SUPPLIED ENTRIES

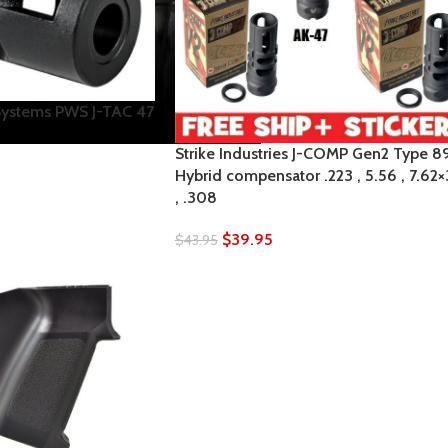
Systems PWS J-TAC 47
Strike Industries J-COMP Gen2 Type 8
Hybrid compensator .223 , 5.56 , 7.62
, .308
$
39.95
$
43.95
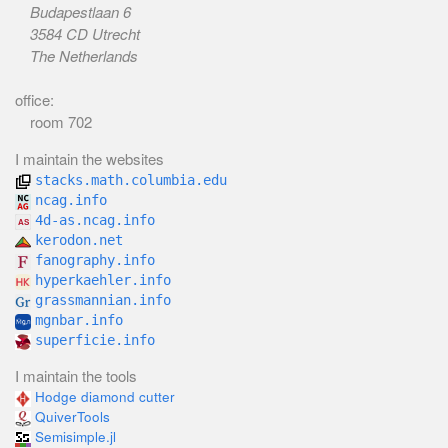
Budapestlaan 6
3584 CD Utrecht
The Netherlands
office:
room 702
I maintain the websites
stacks.math.columbia.edu
ncag.info
4d-as.ncag.info
kerodon.net
fanography.info
hyperkaehler.info
grassmannian.info
mgnbar.info
superficie.info
I maintain the tools
Hodge diamond cutter
QuiverTools
Semisimple.jl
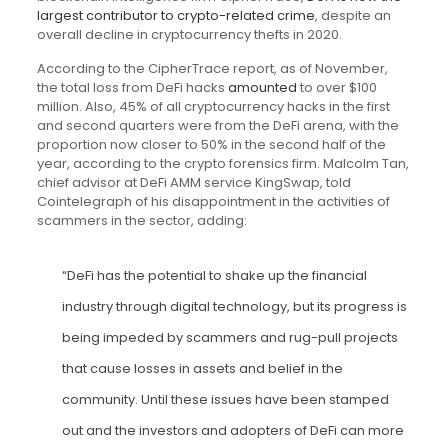
largest contributor to crypto-related crime
, despite an
overall decline in cryptocurrency thefts in 2020.
According to the CipherTrace report, as of November,
the total loss from DeFi hacks
amounted
to over $100
million. Also, 45% of all cryptocurrency hacks in the first
and second quarters were from the DeFi arena, with the
proportion now closer to 50% in the second half of the
year, according to the crypto forensics firm. Malcolm Tan,
chief advisor at DeFi AMM service KingSwap, told
Cointelegraph of his disappointment in the activities of
scammers in the sector, adding:
“DeFi has the potential to shake up the financial
industry through digital technology, but its progress is
being impeded by scammers and rug-pull projects
that cause losses in assets and belief in the
community. Until these issues have been stamped
out and the investors and adopters of DeFi can more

WHAT TO WORK ON
Write down every line of the data above that includes the string "maintain".

ANSWER TO THIS TASK
I maintain the websites
I maintain the tools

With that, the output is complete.